C.A. Justice Daniel A. Curry Slates May Retirement
By a MetNews Staff Writer
Daniel A. Curry will hear oral argument as a justice of the Court of Appeal for the last time today, and will spend the time between Monday and May 1 wrapping up his work on opinions.
The jurist, who has sat on Div. Four in Los Angeles since 1998, said yesterday that when he leaves the bench, he will “take a deep breath, and do a few things” and “examine where I go from there.”
He said he “might do some private judging” and might travel, perhaps to Ireland, which he has visited in the past.
Explaining his decision to retire, Curry said:
“I’m going to be 69 next week. I’ve working since I was 15 or going to school full-time.”
He observed that “there’s a conception that it’s easy to be on the Court of Appeal.” To the contrary, Curry said, “it’s pretty demanding.”
“It’s an intellectual grind every day. I was amazed at the workload.”
He said he has nonetheless enjoyed being on the appeals court, citing as one reason the high degree of collegiality in Div. Four. He described his colleagues on the panel as “real scholars and real gentlemen.”
Superior Court Service
Curry related that in some ways, the job of a trial judge is more rewarding. He served on the Los Angeles Superior Court from 1992-1998.
On the appellate bench, he mentioned, “you don’t get the good warm feelings you get from settling a case.”
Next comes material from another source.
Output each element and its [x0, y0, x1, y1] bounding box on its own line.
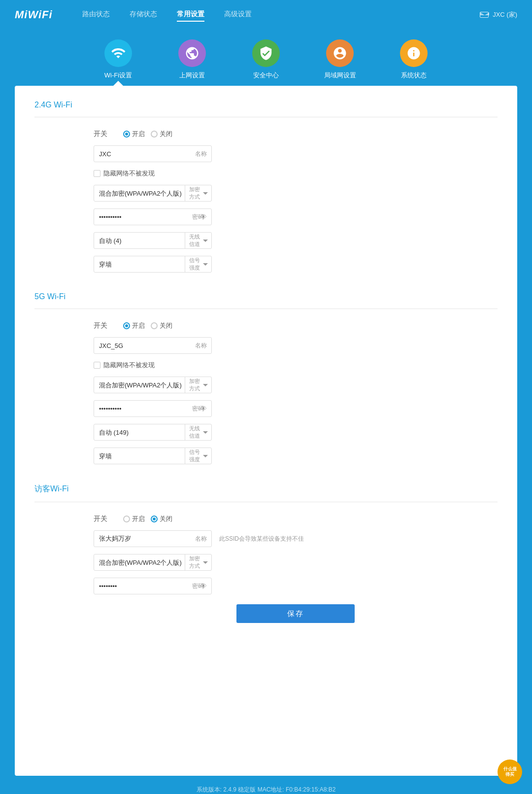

One case which he and two other Superior Court judges each handled portions of was an action by Texaco against about 120 insurers in connection with the costs of toxic waste clean-up—a case which generated more than a billion pages of discovery documents. It was settled, he said, on the eve of trial.
Prior to his appointment to the bench, Curry was vice president and general counsel to the Times Mirror Company, a post he assumed in 1987. He previously worked for Technicolor, Inc., Amfac, Inc., and Member Management Council, and was a litigator with Demetriou & Del Guercio.
Curry was a captain in the United States Air Force and served in the Judge Advocate General’s corps from 1961-64.
The jurist earned his law degree from Loyola Law School and his undergraduate degree from Loyola University.
He and his wife, Joy, have six adult children, who are visiting him in connection with his last week of oral argument.